Is anyone else thinking about this? I’d love a conversation about it.
I’m sure some of it is seeking community validation for your own morals. And some of it is actually trying to convince others of your sincerely-held beliefs. When I argue about my views for prisons, it’s because I really want to change people’s minds, for the better treatment of those prisoners.
Another reason I find for wanting to be right is that I actually want to figure out what I believe. A common challenge is to explain a concept as if you were talking to a five-year-old, and some of my deepest-held beliefs are things I find difficult to put into text at all, so I relish the opportunity to figure out how I would explain what I believe.
But, for myself, I think the deepest, darkest reason of why I do it is because I’m afraid I’m wrong. If I stop defending my point of view, as ridiculous as it seems to type it out, it’s as if I’m admitting that my beliefs don’t hold up to scrutiny, which means that I have to re-evaluate everything based upon that point of view: actions, plans, and other related beliefs, and that’s a difficult step to take.
As I’ve gotten older, I’ve tried to refine my position. I still want to be right, but I try not to automatically assume that I’m already there. I remind myself that I have much to learn in my own pet topics, and everything to learn in every other topic.
Plus, even when I’m right, I’m trying to minimize the urge to convince other people of my rightness. I have, historically, been somewhat insufferable. I don’t wanna be that anymore.
I think that one of the signs of maturity is in trying to find where ‘right’ lies, and to move yourself there, rather than planting yourself in one place and declaring where you are to be ‘right.’

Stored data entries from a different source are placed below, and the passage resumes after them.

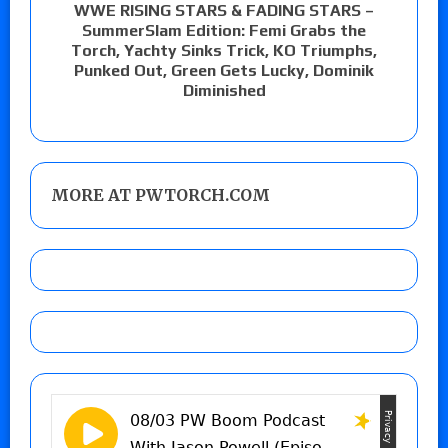
WWE RISING STARS & FADING STARS –
SummerSlam Edition: Femi Grabs the
Torch, Yachty Sinks Trick, KO Triumphs,
Punked Out, Green Gets Lucky, Dominik
Diminished
MORE AT PWTORCH.COM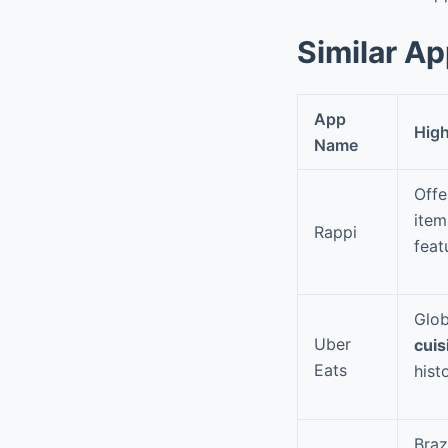
Similar A
App
High
Name
Offe
item
Rappi
feat
Glob
Uber
cuis
Eats
hist
Braz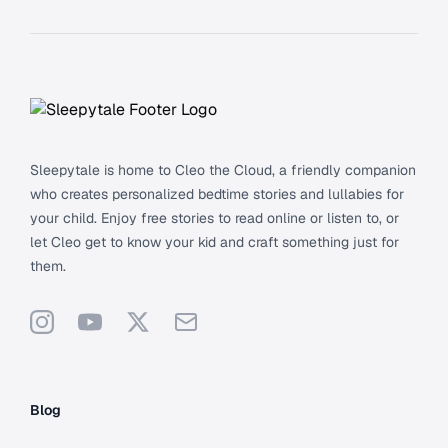
Footer
Sleepytale is home to Cleo the Cloud, a friendly companion
who creates personalized bedtime stories and lullabies for
your child. Enjoy free stories to read online or listen to, or
let Cleo get to know your kid and craft something just for
them.
Instagram
YouTube
X
Support
Blog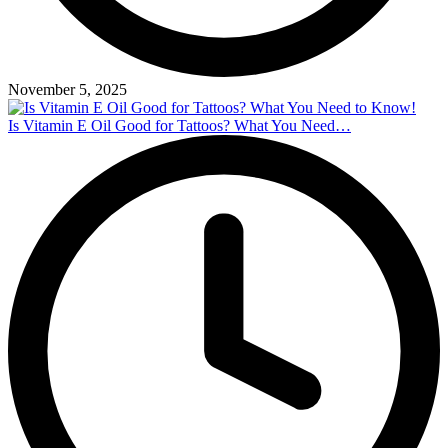
November 5, 2025
Is Vitamin E Oil Good for Tattoos? What You Need…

One of the problems with religion, as I see it, is that it doesn’t tend to instill into its adherents this kind of reflection upon your own beliefs, instead taking for granted that what you have been taught is ‘right’ is the literal Word-of-God definition, and should not be questioned.
For me, it’s an overpowering need to know I’m not delusional.
It’s sort of like the anecdote about Galileo muttering “and yet it moves” after officially recanting on heliocentrism. I’ve endured a lot of gaslighting in my life, which has led to further embarrassment later on when I say something based on the gaslighting and it’s utterly wrong. (The Stone Roses were not a heavy metal band; Sarah didn’t think I was rude so I didn’t need to apologise to her; not only am I not actually bad at paying my bills on time, I’m actually pretty diligent about it.)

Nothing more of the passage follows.